Public Debate ‘Sparked' by Google

According to the analysis issued by the Copyright Office, the Google Book Search dispute has “sparked a public debate on the risks and opportunities that mass book digitization may create for authors, publishers, libraries, technology companies, the general public, and the corresponding legal framework.”

Although the Google dispute and other similar disputes have not been resolved, the report said that “there is sufficient information to undertake an intense public discussion about the broader policy implications of mass book digitization.”

The document began by reviewing the rejection of a proposed settlement of the Google Book Search dispute, which a federal district court found to go beyond the subject of the original class action for infringement and to interfere with the intellectual property rights of many authors not represented in the proceeding (56 PTD, 3/23/11).

The Copyright Office noted the court's acknowledgement “that the digitization of books and the creation of a universal digital library could be beneficial for copyright owners and users alike.” The document described the Copyright Office's “great interest” in the subject and its role in commenting on the settlements proposed in the Google Books case.

Indeed, Librarian of Congress James H. Billington and (then acting) Register of Copyrights Maria A. Pallante sent a letter dated April 1 to members of the Senate Judiciary Committee encouraging Congress to look into the issues surrounding mass digitization.

The Oct. 31 Copyright Office report's more comprehensive digitization suggested that it is important first to take a look at the practical experience of entities such as Google that have already made forays into the realm of mass digitization.

The document also offered a rundown of the stakeholders whose interests are implicated in any mass digitization project:

These parties include copyright owners, such as authors, publishers, photographers, and other visual artists, libraries of all types (public, private, nonprofit, for-profit, academic, and lending), archives, museums, technology companies, educators, other users or consumers of copyrighted works, and the general public.

An appendix to the document further described the affected parties as authors and visual artists, book publishers, libraries, archives, museums, collective management organizations, commercial entities including digitizers and aggregators, civil society groups, and subscription database providers.

Intra-Entity Cooperation Implicated

A range of entities are currently involved in mass digitization projects at some stage of the process, whether planning, developing, or executing.
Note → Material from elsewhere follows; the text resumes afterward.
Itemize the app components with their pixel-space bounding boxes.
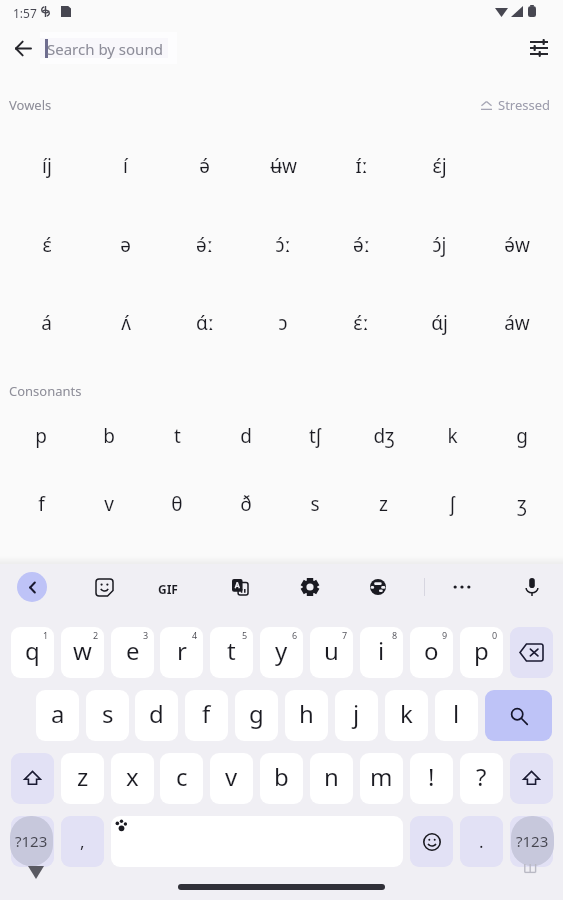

Many of these projects will require cooperation of multiple stakeholders, the Copyright Office noted. Furthermore, there is no dearth of cooperation between not-for-profit entities and commercial entities in pursuing such goals, the report said.

For example, the Google Books project was based on partnerships with several of the world's most prestigious universities. Also, the Internet Archive worked with the Library of Congress and other government agencies to conduct its digitization project of public domain works.

“Congress may want to consider whether the nation's federal cultural institutions—the Library of Congress, the Smithsonian Institution, and the National Archives—should have a specific role in developing a national framework for mass book digitization projects,” the document suggested. Each of these entities is responsible for a considerable range of preservation of works that it would like to make more accessible to the public and have considerable experience in the field, the agency said.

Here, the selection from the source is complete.